=== What to do ===
Where does the word "cores" appear in the data? Copy every line that holds it.

Extracted page text data:
=== Begin Enclosure ===

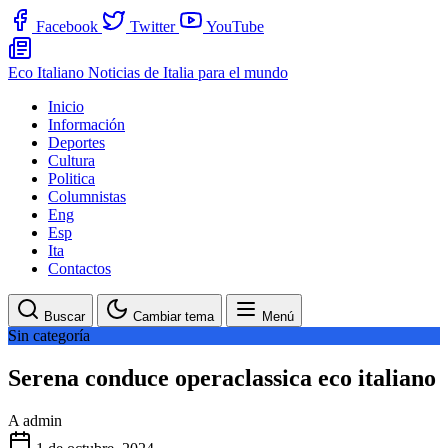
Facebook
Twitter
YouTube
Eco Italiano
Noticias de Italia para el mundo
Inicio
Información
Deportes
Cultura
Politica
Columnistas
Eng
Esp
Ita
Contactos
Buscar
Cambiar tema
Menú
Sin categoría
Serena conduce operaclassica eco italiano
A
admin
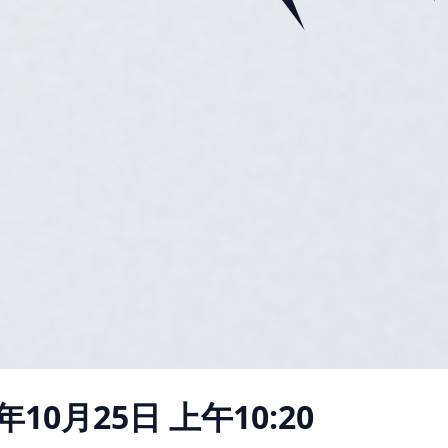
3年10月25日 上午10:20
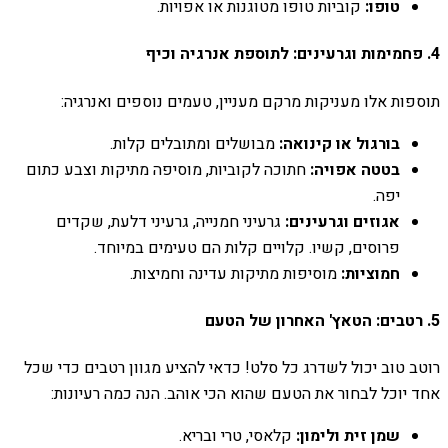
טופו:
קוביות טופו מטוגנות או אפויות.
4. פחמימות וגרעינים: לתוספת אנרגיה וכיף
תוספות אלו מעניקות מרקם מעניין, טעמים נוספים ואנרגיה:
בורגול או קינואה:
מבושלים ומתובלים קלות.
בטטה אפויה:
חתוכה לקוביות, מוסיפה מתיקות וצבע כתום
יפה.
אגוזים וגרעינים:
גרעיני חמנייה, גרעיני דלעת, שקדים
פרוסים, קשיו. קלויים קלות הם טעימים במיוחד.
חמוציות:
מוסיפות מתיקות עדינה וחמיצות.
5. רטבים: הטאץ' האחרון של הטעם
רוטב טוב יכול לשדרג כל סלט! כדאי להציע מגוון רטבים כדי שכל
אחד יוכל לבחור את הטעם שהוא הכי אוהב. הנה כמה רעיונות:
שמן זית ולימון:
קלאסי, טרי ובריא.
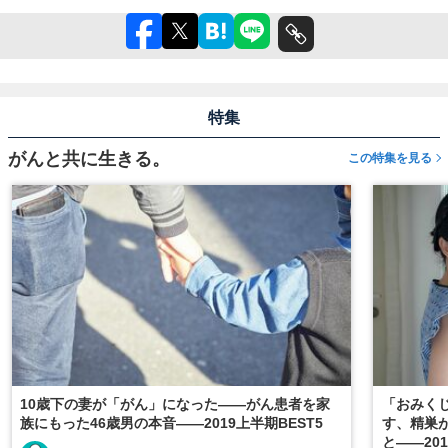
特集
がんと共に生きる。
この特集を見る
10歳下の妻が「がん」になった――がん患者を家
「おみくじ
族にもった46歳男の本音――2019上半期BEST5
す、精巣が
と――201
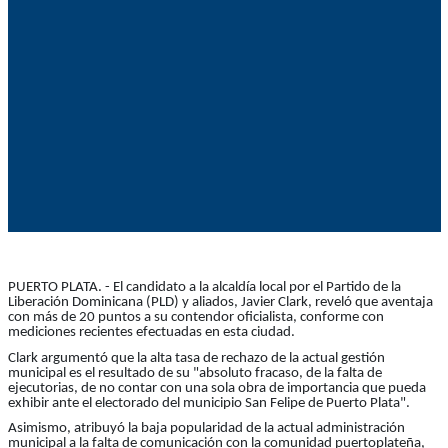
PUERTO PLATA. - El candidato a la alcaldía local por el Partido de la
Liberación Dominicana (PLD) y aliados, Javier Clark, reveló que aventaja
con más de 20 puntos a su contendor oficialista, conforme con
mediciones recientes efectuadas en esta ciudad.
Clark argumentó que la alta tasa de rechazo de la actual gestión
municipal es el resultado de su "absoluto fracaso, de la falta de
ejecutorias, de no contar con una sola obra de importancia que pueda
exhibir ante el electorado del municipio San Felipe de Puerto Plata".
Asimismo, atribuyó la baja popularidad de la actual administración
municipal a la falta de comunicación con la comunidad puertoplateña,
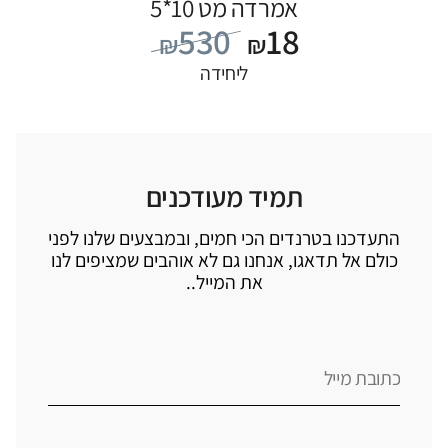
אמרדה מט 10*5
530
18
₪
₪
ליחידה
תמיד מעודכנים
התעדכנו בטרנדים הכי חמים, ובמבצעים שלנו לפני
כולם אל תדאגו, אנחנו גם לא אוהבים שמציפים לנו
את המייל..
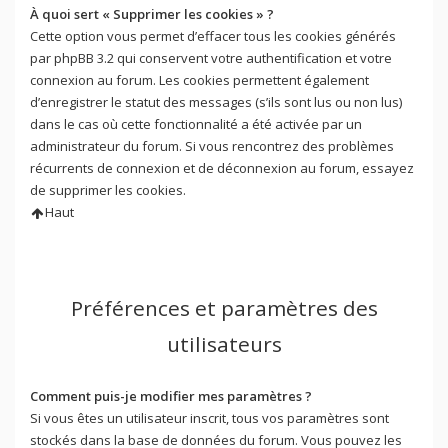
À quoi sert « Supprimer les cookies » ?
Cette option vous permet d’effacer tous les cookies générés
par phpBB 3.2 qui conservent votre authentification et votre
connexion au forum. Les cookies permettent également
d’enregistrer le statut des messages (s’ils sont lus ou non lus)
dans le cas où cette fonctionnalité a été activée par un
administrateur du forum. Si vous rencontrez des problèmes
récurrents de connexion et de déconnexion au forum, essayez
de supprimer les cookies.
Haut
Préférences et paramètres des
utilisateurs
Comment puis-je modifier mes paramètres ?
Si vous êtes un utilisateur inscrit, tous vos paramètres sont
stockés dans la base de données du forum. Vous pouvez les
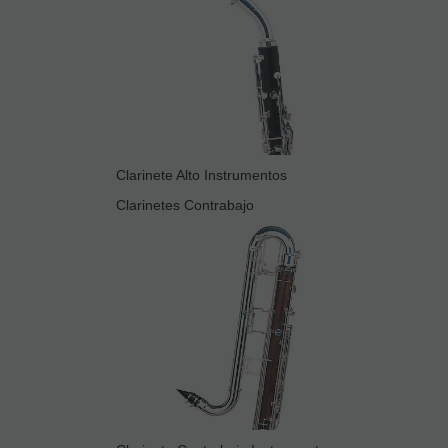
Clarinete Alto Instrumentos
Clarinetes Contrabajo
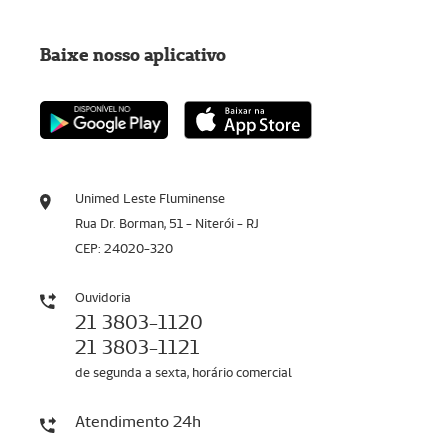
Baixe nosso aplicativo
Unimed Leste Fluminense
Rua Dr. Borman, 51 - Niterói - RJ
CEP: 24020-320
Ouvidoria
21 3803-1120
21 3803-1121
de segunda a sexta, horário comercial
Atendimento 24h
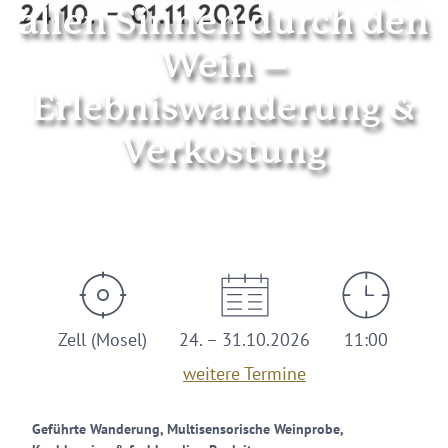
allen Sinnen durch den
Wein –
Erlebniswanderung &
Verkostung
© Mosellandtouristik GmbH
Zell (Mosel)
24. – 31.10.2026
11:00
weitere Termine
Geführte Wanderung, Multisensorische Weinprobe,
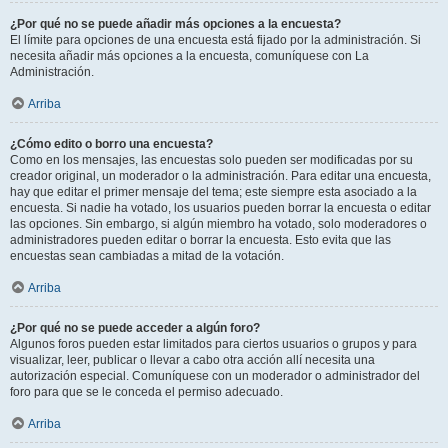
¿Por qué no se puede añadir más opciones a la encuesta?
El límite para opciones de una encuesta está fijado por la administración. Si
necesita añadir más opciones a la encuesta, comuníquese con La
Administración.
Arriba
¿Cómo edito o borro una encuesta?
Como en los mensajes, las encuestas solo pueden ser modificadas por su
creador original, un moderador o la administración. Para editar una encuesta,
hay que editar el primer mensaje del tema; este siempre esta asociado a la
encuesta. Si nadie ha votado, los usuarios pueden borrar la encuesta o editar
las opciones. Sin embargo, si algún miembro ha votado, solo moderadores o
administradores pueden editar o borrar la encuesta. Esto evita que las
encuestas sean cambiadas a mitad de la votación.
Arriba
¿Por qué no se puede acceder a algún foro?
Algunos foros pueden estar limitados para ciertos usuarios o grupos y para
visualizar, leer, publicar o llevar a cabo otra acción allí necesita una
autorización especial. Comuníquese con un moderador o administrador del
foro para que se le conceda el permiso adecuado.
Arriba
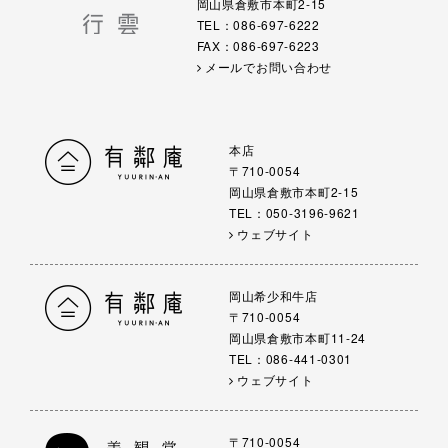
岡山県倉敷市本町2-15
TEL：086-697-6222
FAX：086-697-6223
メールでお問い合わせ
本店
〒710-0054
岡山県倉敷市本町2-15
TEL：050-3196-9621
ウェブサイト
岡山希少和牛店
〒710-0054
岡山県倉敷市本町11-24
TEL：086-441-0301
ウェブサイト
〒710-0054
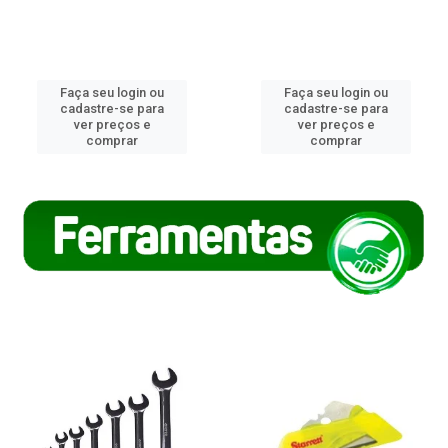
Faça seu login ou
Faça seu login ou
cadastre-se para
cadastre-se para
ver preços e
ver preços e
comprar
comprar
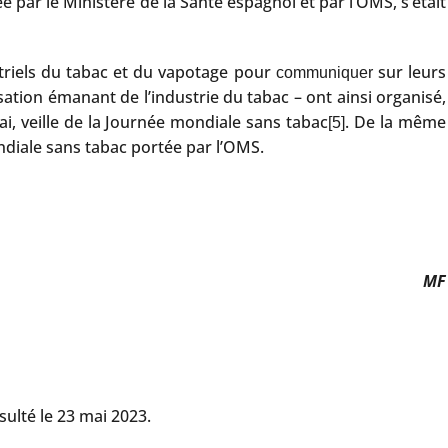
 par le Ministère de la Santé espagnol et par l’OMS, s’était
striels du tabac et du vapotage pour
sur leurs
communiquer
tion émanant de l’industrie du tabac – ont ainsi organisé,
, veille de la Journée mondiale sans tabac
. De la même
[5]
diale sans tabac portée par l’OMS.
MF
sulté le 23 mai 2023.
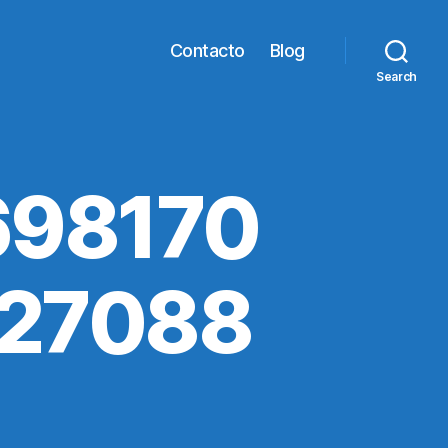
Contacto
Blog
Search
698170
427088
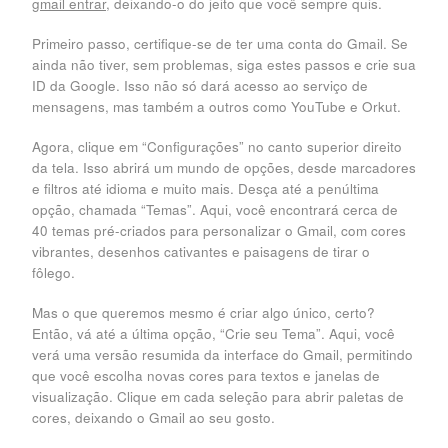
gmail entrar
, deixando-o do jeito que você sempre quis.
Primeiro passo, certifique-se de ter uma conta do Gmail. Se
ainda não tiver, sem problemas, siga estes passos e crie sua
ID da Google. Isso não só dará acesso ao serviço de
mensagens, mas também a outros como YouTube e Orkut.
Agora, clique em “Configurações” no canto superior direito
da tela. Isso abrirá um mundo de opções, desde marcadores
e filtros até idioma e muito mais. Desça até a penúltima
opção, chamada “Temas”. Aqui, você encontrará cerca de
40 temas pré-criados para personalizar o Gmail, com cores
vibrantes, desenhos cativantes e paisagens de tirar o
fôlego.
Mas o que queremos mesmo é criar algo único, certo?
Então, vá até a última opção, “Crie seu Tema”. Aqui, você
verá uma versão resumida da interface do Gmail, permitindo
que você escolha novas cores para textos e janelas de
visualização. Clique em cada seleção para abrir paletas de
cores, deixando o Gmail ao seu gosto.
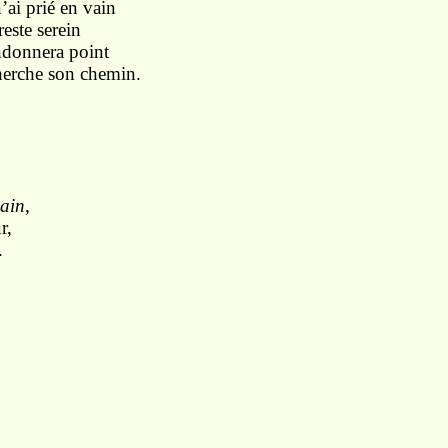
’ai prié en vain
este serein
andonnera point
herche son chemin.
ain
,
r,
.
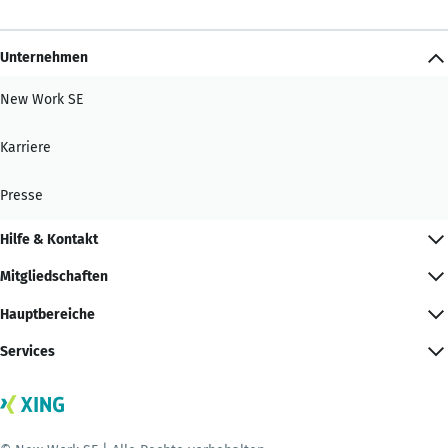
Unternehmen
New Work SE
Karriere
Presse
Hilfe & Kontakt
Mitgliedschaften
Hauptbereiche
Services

=== End Enclosure ===

=== Task answer ===
40 temas pré-criados para personalizar o Gmail, com cores
que você escolha novas cores para textos e janelas de
cores, deixando o Gmail ao seu gosto.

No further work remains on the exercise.